Summary: A set of books (one for parents and one for kids) to talk about race and racism in light of scripture and Christian faith.
The authors are attempting several difficult things at the same time: 1) to make the process of discussion race and racism simple for parents, 2) to introduce parents and children to a simple, but not simplistic, understanding of race, racism, and the sin of white superiority, 3) to communicate the hope of a Christian understanding of reconciliation in the context of a long history around racial sin. The fact that The Gospel in Color project was completed, and is well done is very encouraging.
There are a couple of aspects of The Gospel in Color that I think were especially very well done. First, the art is very good. It is engaging and there is space in it. The art is not crowded by text and it serves a purpose. It is not surprising that the art is appropriately multi-racial for this project, but I picked up yet another children’s bible a little over a week ago that had entirely White characters. There is no excuse in 2018 for any Christian children’s books to have entirely White characters.
The second aspect of the Gospel in Color that I really appreciate is that with the book was explicit and clear about definition of terms. I do not agree with every definition used, but there is a clarity that is important to this type of project. Two aspects of the terms I think are very important. First, racism is clearly identified as sin. And second, racism is not reduced to only individual animus, but includes systemic aspects of racism and white superiority. It also addresses the belief of color blindness as a denial of God’s creation.
The Gospel in Color is rooted in the arc of scripture; this is a creation, fall, redemption story. The book opens with the affirmation that skin color was not accidental but part of God’s creation and all are created in God’s image. That may seem like a minor point, but is not. Historically, there have been many Christians that have denied one or both parts of that. There have been teachings about God intentionally creating some racial groups as servants or slaves to Whites. Others taught that non-White people did not actually have souls (and were not made in God’s image). Still others taught that through some sort of evolutionary process (either with God’s direction or not) Whites became the superior race. That history is not delved into deeply here, but it is real and not ancient history. This has been taught within the last generation, it is not difficult to find people my age or younger that have been taught one or more of these.
There are some places in the Gospel in Color where I would like some different word choices. It is pretty common among academic and non- academic discussions about race to say that race is a ‘social construct’. This means that race is not a genetic difference, but a difference that is rooted in culture. The best explanation of race as a social construct I have heard, I heard on the podcast We Talk Different which used the example of money. Money is a social construct. There is not inherent worth in a dollar bill except for the value that we attribute to it based on the accepted social meaning of a dollar. Social construction doesn’t mean non-existent or imaginary. It means social (as opposed to genetic) root to the meaning. Trying to explain this concept in The Gospel as Color, the authors chose to use the phrases ‘imaginary concept’ or ‘fictional construct’ which I think conveys something different from ‘social construct’.
I appreciate that the authors made a choice to root reconciliation in God’s reconciliation with us and not confuse it with a prior state between humans. There have been some that have started using language of conciliation instead of reconciliation within the church because there has not been a prior point of equality and relationship that can be restored. That point is valid, but if the language is rooted in our reconciliation with God, then I think it makes sense both theologically and culturally to continue to use the word reconciliation as long as it is clearly defined.
One other minor definition that I have a small quibble with is unity. The problem that many Christians have with unity is that they mistake organizational structure or cultural similarity for unity of purpose in Christ as Lord. So majority culture people tend to understand unity as everyone doing the same thing in the same (or at least a narrowly constricted range of) ways.
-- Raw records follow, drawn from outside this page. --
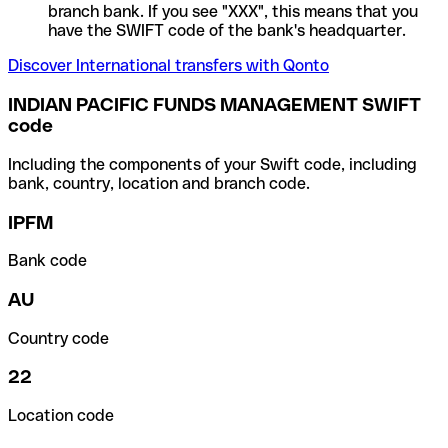
branch bank. If you see "XXX", this means that you
have the SWIFT code of the bank's headquarter.
Discover International transfers with Qonto
INDIAN PACIFIC FUNDS MANAGEMENT SWIFT
code
Including the components of your Swift code, including
bank, country, location and branch code.
IPFM
Bank code
AU
Country code
22
Location code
The definition used for unity is, ‘When people are peacefully joined together in love even when there is a disagreement.” (Page 67 of Kid’s Edition). While in context there is affirmation of unity within disagreement, the focus of the unity (following Christ) is not made explicit. The fact that so many White Christians have charged minority Christians with disunity for cultural differences or resistance to assimilating to White culture or into White controlled Christians organizations I think makes the lack of explicit understanding of unity as unity within following Christ as Lord a missed opportunity.
The next step after unity is forgiveness and again I appreciate the clarity of the main points, because forgiveness is clearly emphasized as being important, rooted in Christ’s example, a responsibility for all Christians and often hard. But that is immediately followed by the responsibility of the one being forgiven to make right the relationship. And it does not excuse continued abuse in the name of forgiveness. Forgiveness and grace do not mean a lack of consequences.
The Gospel in Color, both parent and child, have discussion questions (with answers), prayer points, scripture references and suggestions for memorization. Race and racism may not be an easy topic, but these books are designed to be an easy entry point to the discussion.
For further information there are two less than 3 minute videos that summarize chapters 1 and chapter 2. (More videos coming). And there is a podcast interview with Jarvis Williams about the Gospel in Color project that is worth listening to. I also recommend Raising White Kids, White Awake and White Fragility as good resources for understanding both how racism works and how to fight against it in your own life and in the community around us.